Ao adentrar o Busão, o visitante se depara com a cenografia marcante de um patchwork de embalagens revestindo as paredes e o teto, construído a partir de lixo limpo como tampinhas, embalagens tetrapak, pacotes e plásticos diversos. Também, a obra Marat (Sebastião), da série Pictures of Garbage, de Vik Muniz, produzida a partir de seu projeto com os catadores do aterro sanitário Jardim Gramacho, da cidade do Rio de Janeiro, estará exposta.
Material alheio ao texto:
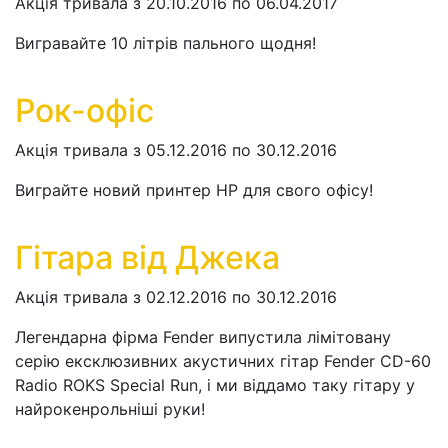
Акція тривала з 20.10.2016 по 06.04.2017
Вигравайте 10 літрів пального щодня!
Рок-офіс
Акція тривала з 05.12.2016 по 30.12.2016
Виграйте новий принтер HP для свого офісу!
Гітара від Джека
Акція тривала з 02.12.2016 по 30.12.2016
Легендарна фірма Fender випустила лімітовану
серію ексклюзивних акустичних гітар Fender CD-60
Radio ROKS Special Run, і ми віддамо таку гітару у
найрокенрольніші руки!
Nesse espaço, o filme Ilha das Flores (1989), de Jorge Furtado, é exibido em looping, convidando o público a repensar desigualdade, consumo e destino do lixo. O visitante também encontra duas estações interativas: uma balança que calcula, em quilos, a quantidade de lixo que cada pessoa produzirá ao longo da vida (uma experiência que busca dar o peso concreto do impacto individual), e um mapa digital, via Google Earth, com informações sobre os lixões, aterros sanitários e pontos de coleta das cidades visitadas.
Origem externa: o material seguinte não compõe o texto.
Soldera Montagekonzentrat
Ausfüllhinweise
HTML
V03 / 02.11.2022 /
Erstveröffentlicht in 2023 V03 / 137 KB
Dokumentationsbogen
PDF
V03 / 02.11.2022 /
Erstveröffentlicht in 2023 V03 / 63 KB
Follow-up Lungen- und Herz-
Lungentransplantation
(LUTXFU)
Do lado de fora, a experiência continua. Espalhadas ao redor do caminhão, latas de lixo galvanizado com tampas guardam surpresas que se revelam ao serem abertas pelos visitantes. Dentro delas, o público encontra obras de arte dos artistas Sueli Isaka, Guto Lacaz, Sandra Lapage, Pirilampos do Planeta (Lula Duffrayer e Flávio Carvalho), Tomazicabral, Nazareno, Jessica Mein, Karola Braga, Coopa Roca, Janaina Mello Landini e Adrianna Eu, compostas por objetos inventivos criados a partir de resíduos e personagens simbólicos como o “Bicho de Lixo”. Algumas das obras também acionam efeitos sonoros, visuais ou mecânicos.

Nessa temporada, o Busão das Artes já passou por Rondônia (Porto Velho), Tocantins (Palmas), Ceará (Fortaleza) e Rio de Janeiro (Petrópolis, Rio de Janeiro, Niterói, São Gonçalo, Macaé, Cabo Frio, Resende e Paraty). Trata-se de um projeto de educação gratuito, inclusivo e democrático, idealizado por Renata Lima, da Das Lima Produções, em parceria com a dupla Lilian Pieroni e Luciana Levacov, da Carioca DNA.